給付日数は退職理由と被保険者期間の年数で決まる

また、どのくらいの期間貰えるの?というのも気になると思います。そんな方は、下記を参考にしてみてください。

会社都合退職

区分・期間 1年未満 1年以上〜5年未満 5年以上〜10年未満 10年以上〜20年未満 20年以上
30歳未満 90日 90日 120日 180日
30歳以上〜35歳未満 180日 210日 240日
35歳以上〜45歳未満 240日 270日
45歳以上〜60歳未満 180日 240日 270日 330日
60歳以上〜65歳未満 150日 180日 210日 240日

自己都合退職

区分・期間 1年未満 1年以上〜5年未満 5年以上〜10年未満 10年以上〜20年未満 20年以上
全年齢 90日 120日 150日

参考:ハローワークインターネットサービス – 基本手当の所定給付日数

失業保険は公共職業訓練を活用すると凄いお得になる

公共職業訓練には、2つのタイプがありますので、下記に記載します。

1ー1.技術専門校(都道府県が運営)※都立技術専門校は都立職業能力開発センターに名称変更

コース内容は、電気、機械、建設、印刷、事務、福祉系なのが特徴で、期間は3〜6ヶ月、1年、2年コースがあります。

1−2.ポリテクコース(国が運営)

上記の技術専門校と比べて、ITに関連した技術職を養成するコースが多いのが特徴で、期間はほぼ3〜6ヶ月で、稀に1年コースがあります。

2.求職者支援訓練(民間が運営)

こちらは民間が運営していることもあり、種類が豊富にあります。
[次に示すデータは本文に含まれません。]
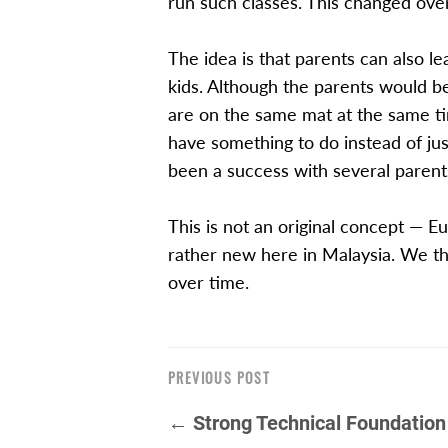
run such classes. This changed ove
The idea is that parents can also l
kids. Although the parents would be
are on the same mat at the same tim
have something to do instead of just
been a success with several parents
This is not an original concept — Eu
rather new here in Malaysia. We thi
over time.
PREVIOUS POST
← Strong Technical Foundation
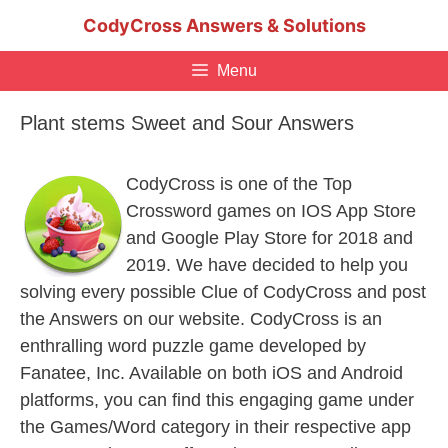
Skip
CodyCross Answers & Solutions
to
content
Menu
Plant stems Sweet and Sour Answers
CodyCross is one of the Top
Crossword games on IOS App Store
and Google Play Store for 2018 and
2019. We have decided to help you
solving every possible Clue of CodyCross and post
the Answers on our website. CodyCross is an
enthralling word puzzle game developed by
Fanatee, Inc. Available on both iOS and Android
platforms, you can find this engaging game under
the Games/Word category in their respective app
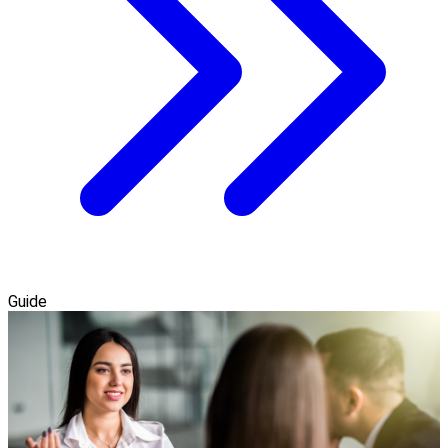
Guide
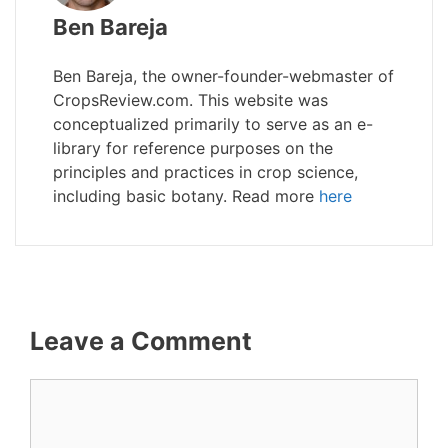
Ben Bareja
Ben Bareja, the owner-founder-webmaster of
CropsReview.com. This website was
conceptualized primarily to serve as an e-
library for reference purposes on the
principles and practices in crop science,
including basic botany. Read more
here
Leave a Comment
Comment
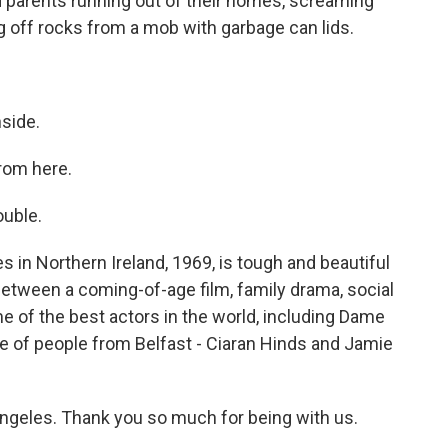
 parents running out of their homes, screaming
g off rocks from a mob with garbage can lids.
side.
rom here.
ouble.
s in Northern Ireland, 1969, is tough and beautiful
 between a coming-of-age film, family drama, social
me of the best actors in the world, including Dame
le of people from Belfast - Ciaran Hinds and Jamie
ngeles. Thank you so much for being with us.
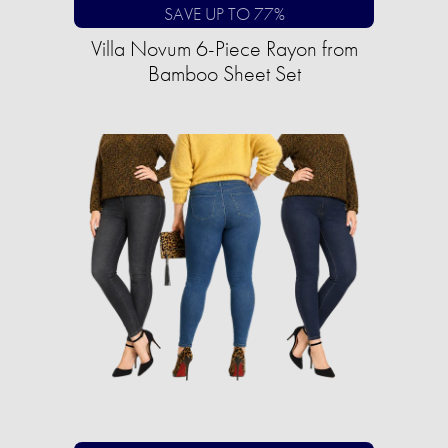
SAVE UP TO 77%
Villa Novum 6-Piece Rayon from
Bamboo Sheet Set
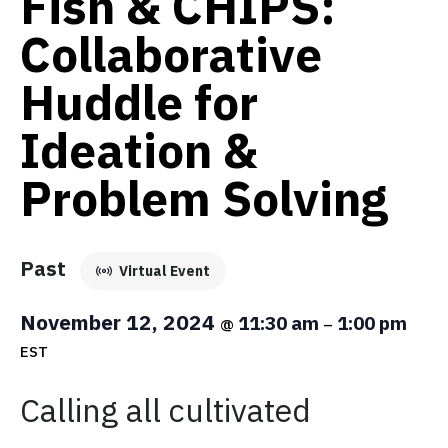
Fish & CHIPS:
Collaborative
Huddle for
Ideation &
Problem Solving
Past
Virtual Event
November 12, 2024
11:30 am
1:00 pm
@
–
EST
Calling all cultivated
一般的には、雇用保険(失業手当)を受給できない人が対象ですが、雇用保険受給者でも受講が可能です。

訓練校選びの注意点

技術専門校とポリテクコースは、全コース網羅のパンフレットがどの職安にも常備されているので安心です。しかし、求職者支援訓練については、網羅できていないケースが多いようなので、インターネットでの情報収集が大切になってきます。

ハロートレーニング(公共職業訓練、求職者支援訓練)

ここから公共職業訓練と求職者支援訓練が検索できるので、ぜひご活用ください。ただしこの検索データでも、最新の募集データが掲載されていない場合があるのでご注意ください。

職業訓練は求職者支援訓練より公共職業訓練の方がお得

失業保険の支給が3ヶ月遅配をなくせる

一般的に失業保険は退職後の手続きから3ヶ月後に支給されるのですが、公共職業訓練を受講した場合、入校した瞬間から失業保険が支給されるようになります(ちなみに末締めの翌月15日払い)。

月に1回のハローワークへの就職活動報告をなくせる

さらに凄いのは、通常月に一回は職安に行かなくてはいけないところ、公共職業訓練に入校した場合は、職安への手続きを訓練校が代理でやってくれるので、わざわざ職安へ行かなくてよくなるのです。

訓練期間中はずっと受給できる

これが一番凄いのではないでしょうか。つまり、受給期間が90日しかない場合でも、2年コースの訓練校を選択した場合、その2年間は失業保険を毎月受給できるのです!

ニート・フリーターは求職者支援制度がお得すぎる

雇用・失業保険に入っていない方も安心してください。求職者支援訓練を受けられる求職者支援制度は、ニートでもフリーターでも就職する意思のある方なら誰でも受けられる制度なので、失業保険に入ってない方でも大丈夫です。

現に僕も失業中のニートの際に、求職者支援制度を利用しました。おかげさまで、無職で無収入だった僕は、求職者支援制度を利用したおかげで、月10万円を受給しながら、Webスキルを半年間学び、最終的にWebデザイナーとして就職することができました。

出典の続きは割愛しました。